Cheers for the review.


----------



## Crackle (8 Aug 2012)

We were in Centreparcs there recently. Took all the gear with me but son1 wasn't keen to go this time. Makes me realize what we missed now. Not often down that way either.


----------



## I like Skol (8 Aug 2012)

Crackle said:


> We were in Centreparcs there recently. Took all the gear with me but son1 wasn't keen to go this time. Makes me realize what we missed now. Not often down that way either.


I went to centre parcs fully tooled up  because I have 4x4'd along the Eakring road that runs through the area and spotted cyclists in the woods so had a clue of what might be available in the vicinity.


----------



## MrJamie (8 Aug 2012)

Looks really good, I went to Sherwood Pines to do the Sedgeway not long ago which is also rather fun and worth doing too  I was thinking the whole time though I wished I had my bike to go blast around the forest.
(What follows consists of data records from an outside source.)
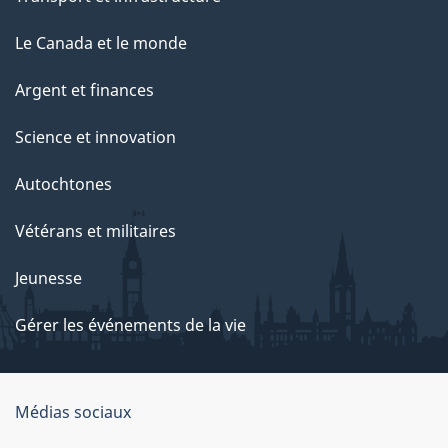
Le Canada et le monde
Argent et finances
Science et innovation
Autochtones
Vétérans et militaires
Jeunesse
Gérer les événements de la vie
Organisation
Médias sociaux
du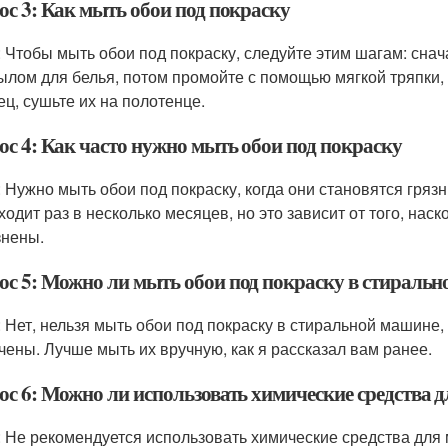
ос 3: Как мыть обои под покраску
: Чтобы мыть обои под покраску, следуйте этим шагам: снач
ылом для белья, потом промойте с помощью мягкой тряпки, п
ец, сушьте их на полотенце.
ос 4: Как часто нужно мыть обои под покраску
: Нужно мыть обои под покраску, когда они становятся гря
ходит раз в несколько месяцев, но это зависит от того, наск
знены.
ос 5: Можно ли мыть обои под покраску в стираль
: Нет, нельзя мыть обои под покраску в стиральной машине
чены. Лучше мыть их вручную, как я рассказал вам ранее.
ос 6: Можно ли использовать химические средства д
: Не рекомендуется использовать химические средства для 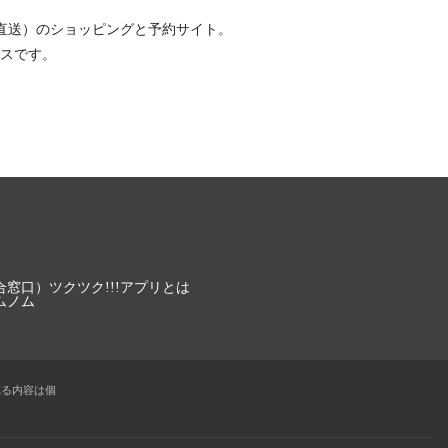
直送）
のショッピングと予約サイト。
スです。
合窓口）
ツクツク!!!アプリとは
ムノム
れる内容は個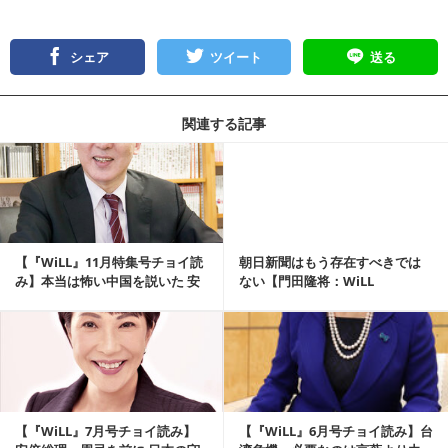
シェア
ツイート
送る
関連する記事
記事を読む
【『WiLL』11月特集号チョイ読
朝日新聞はもう存在すべきでは
み】本当は怖い中国を説いた 安
ない【門田隆将：WiLL
倍晋三 ─...
HEADLINE】
記事を読む
【『WiLL』7月号チョイ読み】
【『WiLL』6月号チョイ読み】台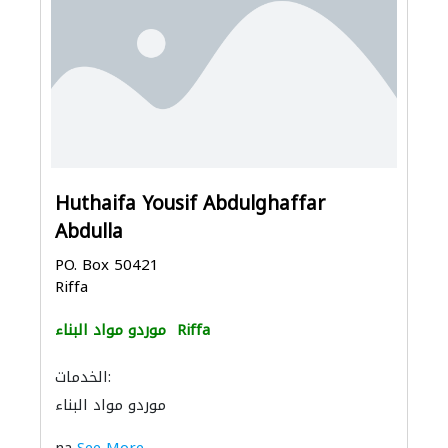
Huthaifa Yousif Abdulghaffar
Abdulla
PO. Box 50421
Riffa
Riffa
موردو مواد البناء
الخدمات:
موردو مواد البناء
We've got some good trails here (in Woburn woods), the downhill section is way too scary, numerous >6ft drop offs. I like the XC trails a lot but its all sand so an hour or two on the trails and my bikes aged about a year.


----------



## Sandra6 (12 Aug 2012)

That looks fun. 
There are plenty of places with trails like that here, the seven stanes are great and so is Whinlatter forest, but hiring the bikes when we get there is just too much to do it as often as we'd like. 
We have a tiny hatchback and even if Mr6 could bring himself to "spoil" it with a carrier we wouldn't get five bikes on safely.


----------



## I like Skol (12 Aug 2012)

Sandra6 said:


> That looks fun.
> There are plenty of places with trails like that here, the seven stanes are great and so is Whinlatter forest, but hiring the bikes when we get there is just too much to do it as often as we'd like.
> We have a tiny hatchback and even if Mr6 could bring himself to "spoil" it with a carrier we wouldn't get five bikes on safely.


 
It all sounds a bit hilly for youngsters? Sherwood is fairly flat so easy on little legs 

Carrying lots of bikes is best done with a roofrack IMO. We have the thule aero bars and 591 upright racks which carry 4 bikes easily and could move up enough to get 5 on with a 5th 591. It's an expensive set-up but worth it and swaps from car to car as the fleet changes.


----------



## Sandra6 (13 Aug 2012)

The forests are hilly, in parts, but they all have "family friendly" routes.
Thule bars are good, worth the money, but we don't have the money lol.


----------